Massage for neck pain

Massage for neck pain

Key message

This review shows that in subacute (medium-term) or persisting neck pain, at closest to 12 weeks follow-up, massage compared to a 'dummy' massage probably results in little to no difference in pain, function-disability, quality of life and participant-reported treatment success. Possible side effects may include treatment soreness.

Background

Neck pain is a common condition in adults leading to acute (< 4 weeks), subacute (4 to 12 weeks) or persisting (>12 weeks) neck pain, disability and substantial economic costs. It may lead to headaches stemming from the neck, referral of pain into the upper back and arms, and signs of weakness or numbness in the arms. It can be affected by bones, joints, muscles, ligaments, tendons and nerves, and be influenced by social, psychological and personal factors.

Massage therapy involves the movement of the soft tissues of the body through manual touch to reduce pain and muscle tension, and promote relaxation. Because massage therapy is commonly used, inexpensive and has minimal side effects, it is of great interest to people with neck pain.

What did we want to find out?

What are the benefits and risks of massage for treating acute, subacute and chronic persisting neck pain in adults with or without arm pain and headache or associated with a whiplash injury? Does the dose (frequency per week, total number of weeks, session duration) of massage influence findings?

What did we find?

We found 33 studies that involved 1994 people suffering subacute and persisting moderate to very strong neck pain including arm pain (6%), whiplash (3%) or headache stemming from the neck (9%). There were no studies addressing acute pain. Studies examined adults aged 18 to 70 years, who were mostly female (70%). Trials were conducted in outpatient settings in Asia, America, Africa, Europe and the Middle East. Funding, when reported (in 15% of studies), was from research centres or universities. We included studies evaluating many massage techniques (with ischaemic compression, a sustained pressure over the soft tissue, being the most common technique) that vary in the manner in which touch is applied, the amount of pressure and intensity that is applied, and session frequency. We did not include techniques that used a massage tool to deliver treatment or non-touch energy techniques.

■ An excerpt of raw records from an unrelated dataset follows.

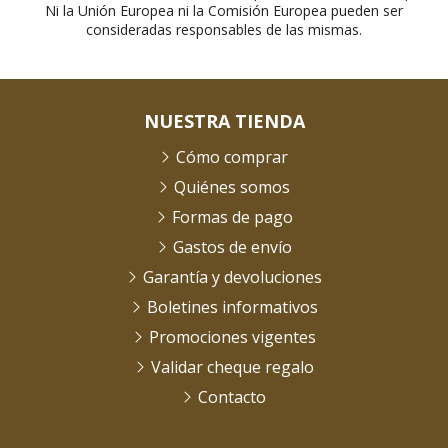
Ni la Unión Europea ni la Comisión Europea pueden ser
consideradas responsables de las mismas.
NUESTRA TIENDA
Cómo comprar
Quiénes somos
Formas de pago
Gastos de envío
Garantía y devoluciones
Boletines informativos
Promociones vigentes
Validar cheque regalo
Contacto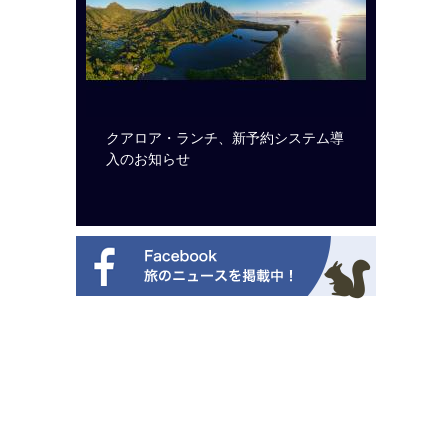
ビュッフェ
クアロア・ランチ、新予約システム導
ロサンゼ
ニューを刷
入のお知らせ
ズニーゆ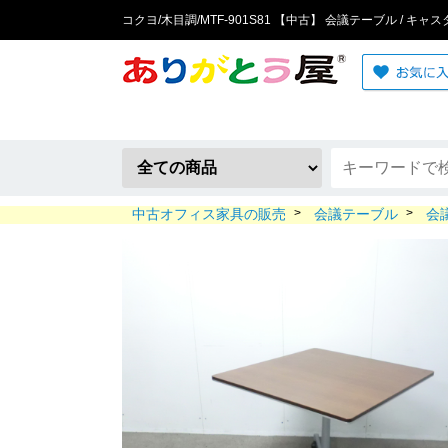
コクヨ/木目調/MTF-901S81 【中古】 会議テーブル / キ
中古オフィス家具の販売
>
会議テーブル
>
会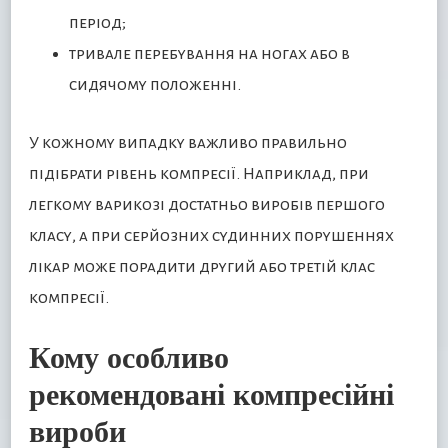
період;
тривале перебування на ногах або в
сидячому положенні.
У кожному випадку важливо правильно
підібрати рівень компресії. Наприклад, при
легкому варикозі достатньо виробів першого
класу, а при серйозних судинних порушеннях
лікар може порадити другий або третій клас
компресії.
Кому особливо
рекомендовані компресійні
вироби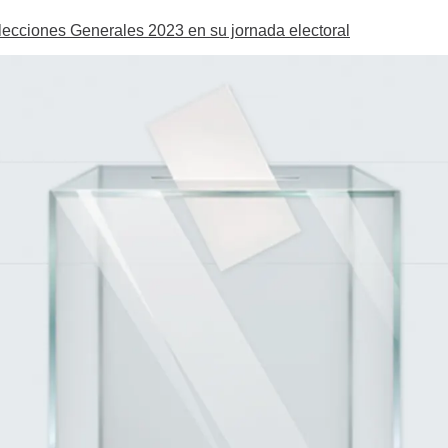
Elecciones Generales 2023 en su jornada electoral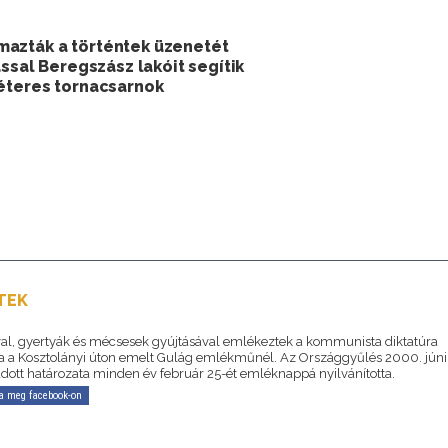
mazták a történtek üzenetét
ással Beregszász lakóit segítik
méteres tornacsarnok
A
TEK
al, gyertyák és mécsesek gyújtásával emlékeztek a kommunista diktatúra
ra a Kosztolányi úton emelt Gulág emlékműnél. Az Országgyűlés 2000. júni
adott határozata minden év február 25-ét emléknappá nyilvánította.
a meg facebook-on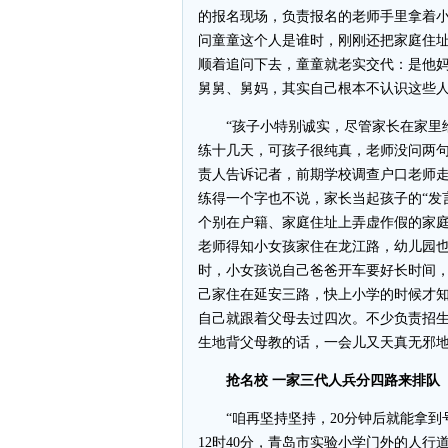
的报名现场，负责报名的老师手里拿着
问童童这个人是谁时，刚刚还把家庭住
顺着追问下去，童童就老实交代：是他
舅舅、舅妈，其实自己根本不认识这些
“孩子小特别诚实，尽管家长在家里给
练十几天，可孩子很纯真，老师没问两句
责人告诉记者，前期学校调查户口老师
练得一个字也不说，家长当起孩子的“发
个别在户籍、家庭住址上弄虚作假的家
老师得知小女孩家住在龙江路，幼儿园
时，小女孩说自己爸爸开车要好长时间
己家住在延安三路，快上小学的时候才
自己就跟着父母去过四次。不少负责招
生地背父母教的话，一会儿又天真无邪
抢名校 一家三代人兵分四路来排队
“咱再坚持坚持，20分钟后就能拿到
12时40分，青岛市实验小学门外的人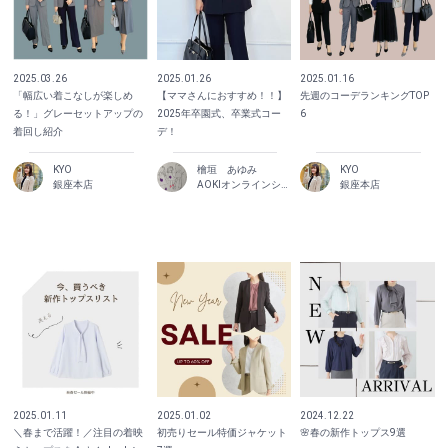
2025.03.26
2025.01.26
2025.01.16
「幅広い着こなしが楽しめ
【ママさんにおすすめ！！】
先週のコーデランキングTOP
る！」グレーセットアップの
2025年卒園式、卒業式コー
6
着回し紹介
デ！
KYO
檜垣 あゆみ
KYO
銀座本店
AOKIオンラインショップ
銀座本店
2025.01.11
2025.01.02
2024.12.22
＼春まで活躍！／注目の着映
初売りセール特価ジャケット
🌸春の新作トップス9選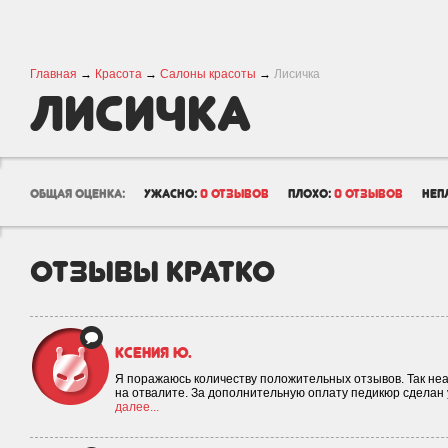
Главная
→
Красота
→
Салоны красоты
→
Лисичка
Лисичка
общая оценка:
ужасно:
0 отзывов
плохо:
0 отзывов
неп
отзывы кратко
Ксения Ю.
Я поражаюсь количеству положительных отзывов. Так неа
на отвалите. За дополнительную оплату педикюр сделан 
далее...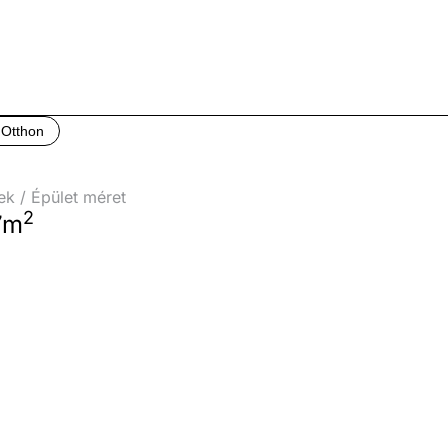
Otthon
ek / Épület méret
2
7m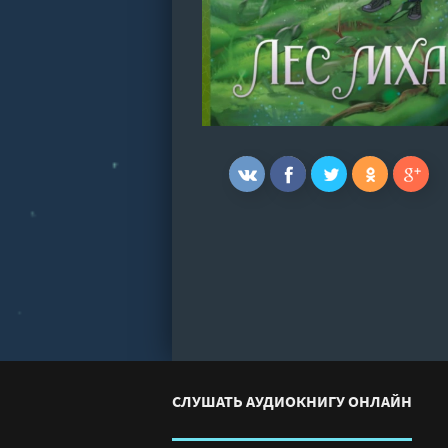
СЛУШАТЬ АУДИОКНИГУ ОНЛАЙН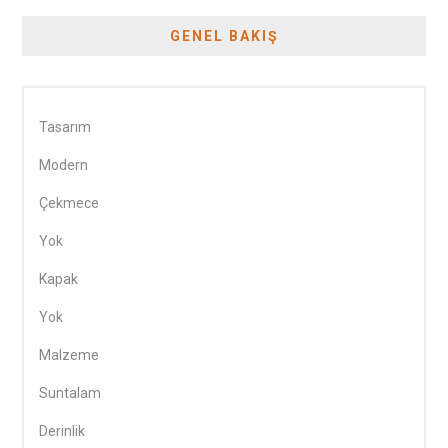
GENEL BAKIŞ
Tasarım
Modern
Çekmece
Yok
Kapak
Yok
Malzeme
Suntalam
Derinlik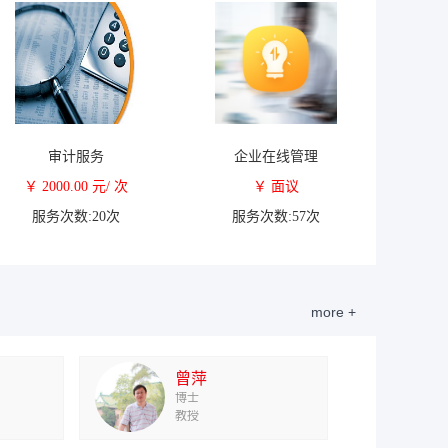
审计服务
企业在线管理
￥ 2000.00 元/ 次
￥ 面议
服务次数:20次
服务次数:57次
more +
曾萍
博士
教授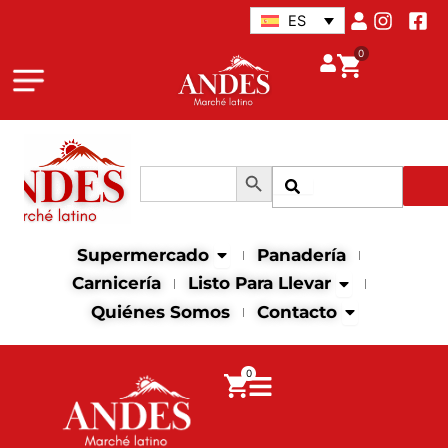
Ir
ES
al
0
contenido
Botón de búsqueda
Buscar:
Buscar
Abrir supermercado
Supermercado
Panadería
Abrir Listo para
Carnicería
Listo Para Llevar
Abrir contact
Quiénes Somos
Contacto
0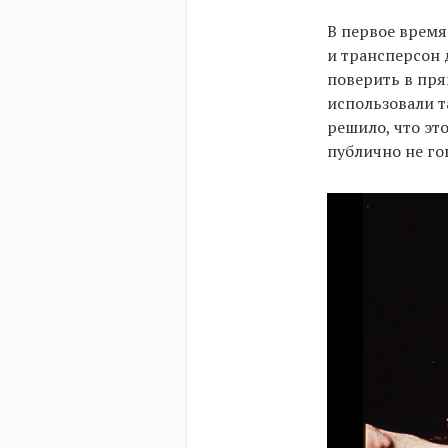
В первое время
и трансперсон 
поверить в пр
использовали т
решило, что эт
публично не го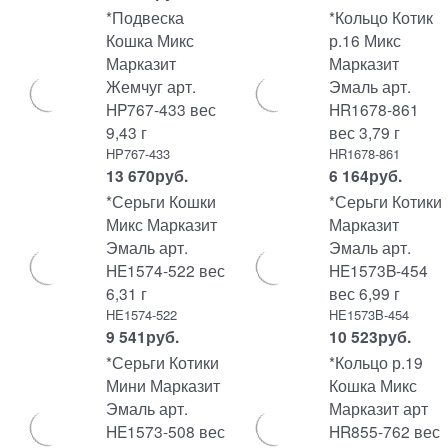
*Подвеска
*Кольцо Котик
Кошка Микс
р.16 Микс
Марказит
Марказит
Жемчуг арт.
Эмаль арт.
HP767-433 вес
HR1678-861
9,43 г
вес 3,79 г
HP767-433
HR1678-861
13 670
руб.
6 164
руб.
*Серьги Кошки
*Серьги Котики
Микс Марказит
Марказит
Эмаль арт.
Эмаль арт.
HE1574-522 вес
HE1573B-454
6,31 г
вес 6,99 г
HE1574-522
HE1573B-454
9 541
руб.
10 523
руб.
*Серьги Котики
*Кольцо р.19
Мини Марказит
Кошка Микс
Эмаль арт.
Марказит арт
HE1573-508 вес
HR855-762 вес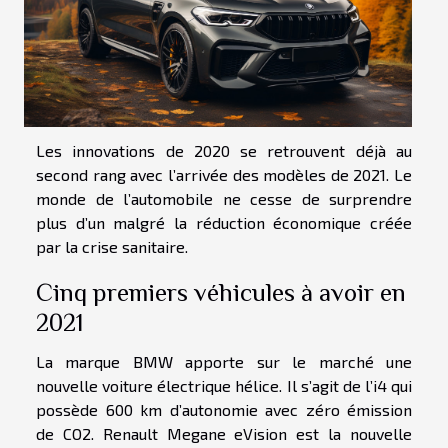
Les innovations de 2020 se retrouvent déjà au
second rang avec l’arrivée des modèles de 2021. Le
monde de l’automobile ne cesse de surprendre
plus d’un malgré la réduction économique créée
par la crise sanitaire.
Cinq premiers véhicules à avoir en
2021
La marque BMW apporte sur le marché une
nouvelle voiture électrique hélice. Il s’agit de l’i4 qui
possède 600 km d’autonomie avec zéro émission
de CO2. Renault Megane eVision est la nouvelle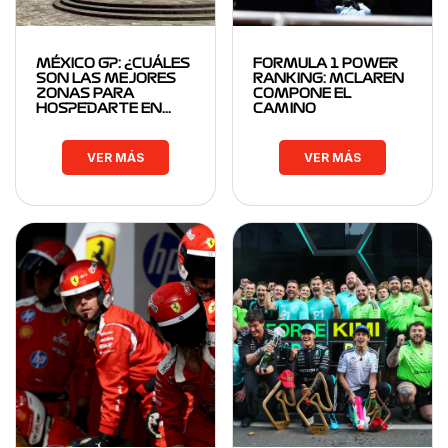
MÉXICO GP: ¿CUÁLES
FORMULA 1 POWER
SON LAS MEJORES
RANKING: MCLAREN
ZONAS PARA
COMPONE EL
HOSPEDARTE EN…
CAMINO
VER MÁS
VER MÁS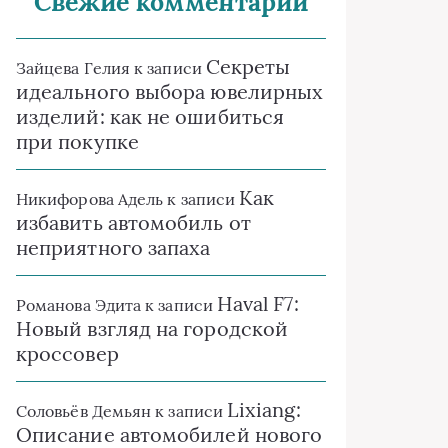
Свежие комментарии
Секреты
Зайцева Гелия
к записи
идеального выбора ювелирных
изделий: как не ошибиться
при покупке
Как
Никифорова Адель
к записи
избавить автомобиль от
неприятного запаха
Haval F7:
Романова Эдита
к записи
Новый взгляд на городской
кроссовер
Lixiang:
Соловьёв Демьян
к записи
Описание автомобилей нового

Compared with a 'dummy' massage treatment, massage probably results in little to no difference in the following:

Pain (3% improvement): People who had a 'dummy' massage rated their pain at 20.55 points while people who had massage rated their post-treatment pain as 17.12 points. Those who used massage improved by 3.43 points (8.16 better to 1.29 worse) on a 0- to 100-point scale, where a lower score means less pain.

Function-disability (10% improvement): People who had a 'dummy' massage rated their function-disability at 30.9 points. People who had massage rated their post-treatment function-disability as 21.21 points. Those who used massage improved by 9.69 points (17.57 better to 1.81 better) on a 0- to 100-point scale, where a lower score means better function-disability.

Health-related quality of life (5% improvement): People who had a 'dummy' massage rated their quality of life at 43.2 points. People who had massage rated their post-treatment quality of life as 37.9 points. Those who used massage improved by 5.30 points (8.24 better to 2.36 better) on a 0- to 100-point scale, where a lower score means better quality of life.

Participant-reported treatment success (11% improvement): People who had a 'dummy' massage rated their self-reported treatment success at 3.1 points. People who had massage treatment rated their post-treatment success as 2.3 points. Those who used massage improved by 0.80 points (1.39 better to 0.21 better) on a 1- to 7-point scale, where a lower score means more self-reported treatment success.

Patient satisfaction and serious adverse events - these outcomes were not reported.

Minor adverse events - minor adverse (unwanted or harmful) events were poorly reported, were the same as with the dummy massage and included minor temporary effects such as mild treatment soreness.

What are the limitations of the evidence?

We have little confidence in our findings that massage provides little to no benefit in terms of pain, function-disability, quality of life and participant-reported treatment success compared to a 'dummy' massage, because it is possible that people in the studies were aware of which treatment they were getting. We believe that these biases may result in either an over or underestimation of the size of the effect reported. The occurrence of adverse events was not commonly reported. The number of participants in most trials was small. Focused planning of studies with larger numbers of participants, adequate massage doses and control for study biases is needed.

How up-to-date is this evidence?

We searched databases up to 1 October 2023.